Houston Methodist. Leading Medicine

Shoulder FAQ


What is the quadrilateral space syndrome (QSS)? My older brother is a javelin thrower in track and field events. Now he can't compete because of this QSS problem.


Quadrilateral space syndrome is a rare but potentially disabling condition affecting overhead athletes most often. Swimmers, pitchers, and gymnasts are at risk for QSS. Evidently, so are javelin throwers.

In QSS, fibrous adhesions form around one of the nerves in the shoulder. The specific nerve affected is the axillary nerve. This nerve comes off a group of nerves in the neck and shoulder called the brachial plexus. The axillary nerve branches off right at the armpit.

Then it travels through the quadrangular space with an artery and vein in the same area. The quadrilateral space is formed by muscles on the top and bottom and along the inside of the space. The outer edge of this space is formed by the neck of the humerus (upper arm bone).

When adhesions form around a nerve, the nerve can no longer slide and glide inside its tunnel during movement. The scar tissue pulls, pinches, and compresses the nerve. Pain occurs at rest and is made worse with overhead movements.

There is treatment for this problem. A physical therapist can help break up the adhesions and restore the natural movement of the nerve inside its sheath (outer covering). This can be done in one to four sessions for most patients.

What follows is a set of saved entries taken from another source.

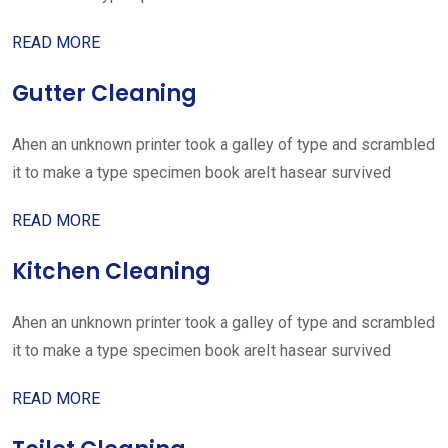
READ MORE
Gutter Cleaning
Ahen an unknown printer took a galley of type and scrambled
it to make a type specimen book areIt hasear survived
READ MORE
Kitchen Cleaning
Ahen an unknown printer took a galley of type and scrambled
it to make a type specimen book areIt hasear survived
READ MORE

If this treatment doesn't work, then surgery may be needed. The surgeon moves the muscles away from the nerve and then releases the adhesions from along the entire length of the nerve. Care is needed to avoid damaging the nerve or nearby blood vessels.

With successful treatment, overhead athletes can return to full participation in their chosen sports activity. Timothy R. McAdams, MD, and Michael F. Dillingham, MD. Surgical Decompression of the Quadrilateral Space in Overhead Athletes. In The American Journal of Sports Medicine. March 2008. Vol. 36. No. 3. Pp. 528-532.

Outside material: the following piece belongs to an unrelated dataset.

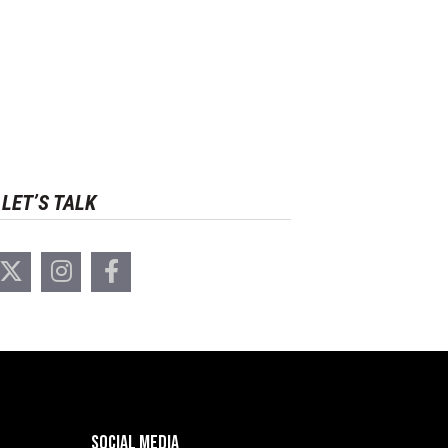
LET’S TALK
SOCIAL MEDIA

*Disclaimer:* The information contained herein is compiled from a variety of sources. It may not be complete or timely. It does not cover all diseases, physical conditions, ailments or treatments. The information should NOT be used in place of visit with your healthcare provider, nor should you disregard the advice of your health care provider because of any information you read in this topic.